ACTIVITY: Please reproduce all of the data exactly as it appears, but skip the pictures.

THE RECORDS:
--- START ---
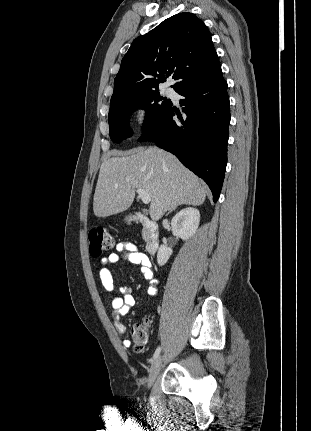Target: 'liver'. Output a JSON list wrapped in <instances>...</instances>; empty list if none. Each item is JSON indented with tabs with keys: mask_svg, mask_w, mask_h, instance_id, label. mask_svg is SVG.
I'll list each match as a JSON object with an SVG mask.
<instances>
[{
	"mask_svg": "<svg viewBox=\"0 0 311 431\" xmlns=\"http://www.w3.org/2000/svg\"><path fill=\"white\" fill-rule=\"evenodd\" d=\"M102 162L93 196L96 217L121 214L132 206L137 188L151 198L149 216L158 221L177 206H201L208 188L176 156L156 146L133 148ZM119 154V156H116Z\"/></svg>",
	"mask_w": 311,
	"mask_h": 431,
	"instance_id": "obj_1",
	"label": "liver"
}]
</instances>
--- END ---
RESPONSE:
Target: 'liver'. Output a JSON list wrapped in <instances>...</instances>; empty list if none. Each item is JSON indented with tabs with keys: mask_svg, mask_w, mask_h, instance_id, label. mask_svg is SVG.
I'll list each match as a JSON object with an SVG mask.
<instances>
[{
	"mask_svg": "<svg viewBox=\"0 0 311 431\" xmlns=\"http://www.w3.org/2000/svg\"><path fill=\"white\" fill-rule=\"evenodd\" d=\"M102 162L93 196L96 217L121 214L132 206L137 188L151 198L149 216L158 221L177 206H201L208 188L176 156L156 146L133 148ZM119 154V156H116Z\"/></svg>",
	"mask_w": 311,
	"mask_h": 431,
	"instance_id": "obj_1",
	"label": "liver"
}]
</instances>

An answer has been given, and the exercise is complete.